空气全是刺鼻的味道,就算刚大战后喘的厉害,呼吸急促,他也只敢小口小口地吸着气。
主要是这味道太膈应人了,闻起来,他隔夜偷吃的牢饭都要吐了。
澶珝碎平复着呼吸,用脏了的手支撑着,慢慢坐了下去。
他身上的伤口处,鲜血染红了已经破损的白色衬衣,喘息间,他抬起另一只还算干净的手,擦了擦额头上的汗。
已经卷刃了的餐刀,被他放在了一旁触手可及的地方。
而在不远处,一个怪物庞大的尸体正躺着,尸身上有十几处被刀捅过的痕迹,伤口有些裂的大,有些小,这些都是澶珝碎捅出来的。
它的模样丑陋,身体大概小轿车那么大,绿色的外皮粗糙,上面有凹凸不平的坑,很像癞蛤蟆变异过来的。
这怪物流的血是绿色。
澶珝碎新奇地撇了几眼后,就不再那东西的尸体了,他脏了的手拿起一旁即使卷了刃还仍可攻击的餐刀,呼吸逐渐平缓,开始逐渐提高对周围的警惕。

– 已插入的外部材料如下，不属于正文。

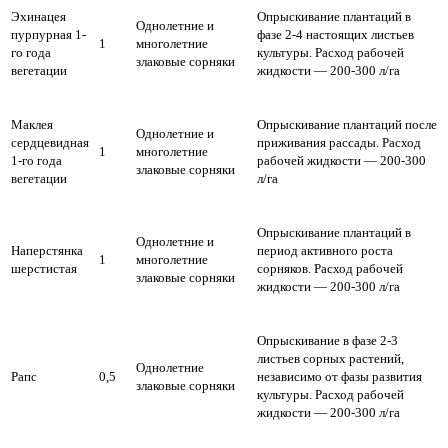
Эхинацея
Опрыскивание плантаций в
Однолетние и
пурпурная 1-
фазе 2-4 настоящих листьев
1
многолетние
го года
культуры. Расход рабочей
злаковые сорняки
вегетации
жидкости — 200-300 л/га
Маклея
Опрыскивание плантаций после
Однолетние и
сердцевидная
приживания рассады. Расход
1
многолетние
1-го года
рабочей жидкости — 200-300
злаковые сорняки
вегетации
л/га
Опрыскивание плантаций в
Однолетние и
Наперстянка
период активного роста
1
многолетние
шерстистая
сорняков. Расход рабочей
злаковые сорняки
жидкости — 200-300 л/га
Опрыскивание в фазе 2-3
листьев сорных растений,
Однолетние
Рапс
0,5
независимо от фазы развития
злаковые сорняки
культуры. Расход рабочей
жидкости — 200-300 л/га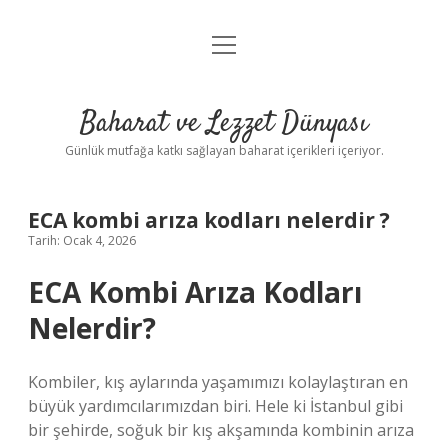
menüyü
Anasayfa
aç
Gizlilik Politikası
Baharat ve Lezzet Dünyası
Yasal Uyarı
Günlük mutfağa katkı sağlayan baharat içerikleri içeriyor.
ECA kombi arıza kodları nelerdir ?
Tarih: Ocak 4, 2026
ECA Kombi Arıza Kodları
Nelerdir?
Kombiler, kış aylarında yaşamımızı kolaylaştıran en
büyük yardımcılarımızdan biri. Hele ki İstanbul gibi
bir şehirde, soğuk bir kış akşamında kombinin arıza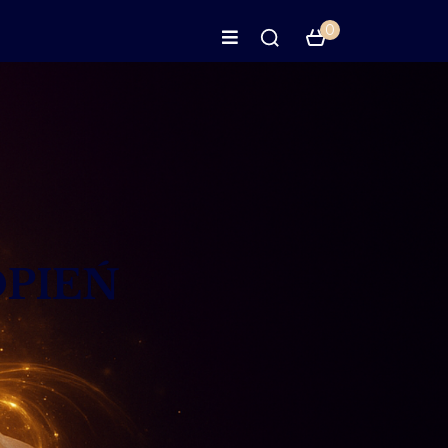
0
OPIEŃ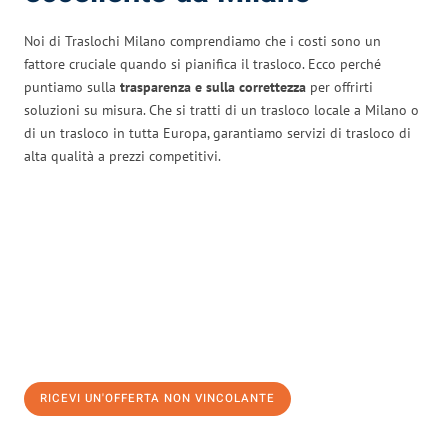
Noi di Traslochi Milano comprendiamo che i costi sono un
fattore cruciale quando si pianifica il trasloco. Ecco perché
puntiamo sulla
trasparenza e sulla correttezza
per offrirti
soluzioni su misura. Che si tratti di un trasloco locale a Milano o
di un trasloco in tutta Europa, garantiamo servizi di trasloco di
alta qualità a prezzi competitivi.
RICEVI UN'OFFERTA NON VINCOLANTE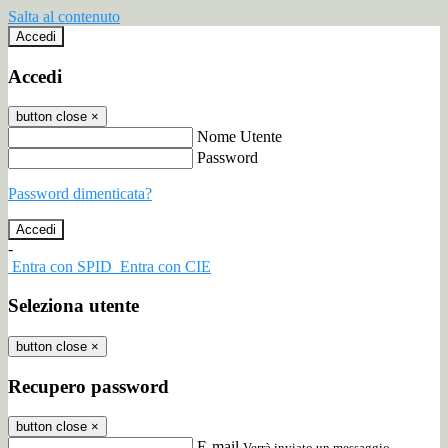
Salta al contenuto
Accedi
Accedi
button close
×
Nome Utente
Password
Password dimenticata?
-
Entra con SPID
Entra con CIE
Seleziona utente
button close
×
Recupero password
button close
×
E-mail
Verrà inviato un messaggio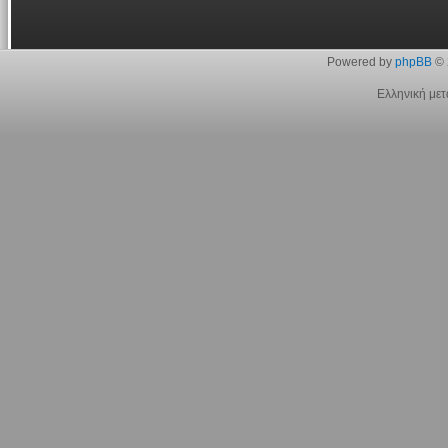
Powered by
phpBB
© 
Ελληνική με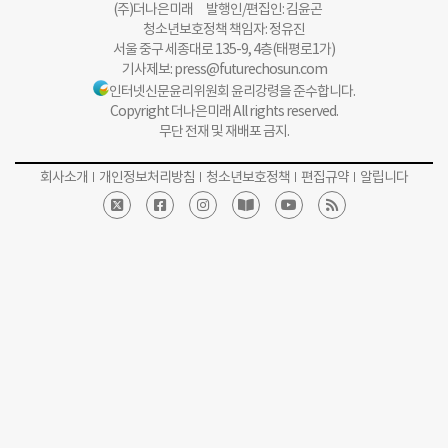
(주)더나은미래 발행인/편집인: 김윤곤
청소년보호정책 책임자: 정유진
서울 중구 세종대로 135-9, 4층(태평로1가)
기사제보:
press@futurechosun.com
인터넷신문윤리위원회 윤리강령을 준수합니다.
Copyright 더나은미래 All rights reserved.
무단 전재 및 재배포 금지.
회사소개
개인정보처리방침
청소년보호정책
편집규약
알립니다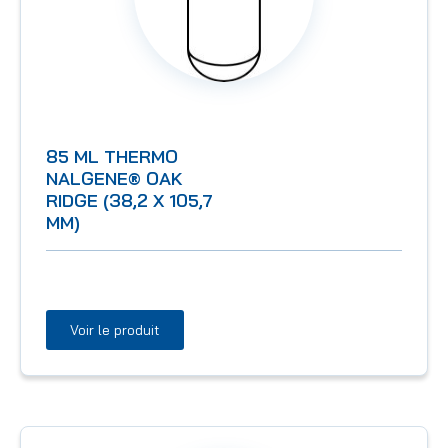
85 ML THERMO
NALGENE® OAK
RIDGE (38,2 X 105,7
MM)
Voir le produit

他拿不准这里还会不会有其他的怪物,万一等一下从哪个犄角旮旯里突然窜出一个出来,他好不容易捡回来这条命,岂不亏大发了。
还不如刚开始就直接被吃掉。
澶珝碎不知道自己为什么会对这种拼命的搏斗很兴奋,不像一般人面对死亡的恐惧,他游刃有余地结束了这场战斗,伤口的疼痛刺激着他的神经,却令他感到畅快。
他等了一会儿,发现周围仍是一片寂静,再三思索下,他还是起了身,拿着餐刀,一步一步慢慢的走下了尸堆。
好吧,他承认自己的确有不小的洁癖。
可到这种危急关头了,他也只好放下这种膈应,抬起脚,毫不犹豫地踩在了血泊上。
这个空间看上去并不像一个房间的样子,澶珝碎看不到这个地方的边界,没有棱棱角角,没有一个房间该有的东西。
他在被强制吸进这个地方后,就非常迅速地遇上了刚才被他杀死的那个怪物,然后就是一番激烈的搏斗,他成功反杀了那个不符合常理的玩意儿。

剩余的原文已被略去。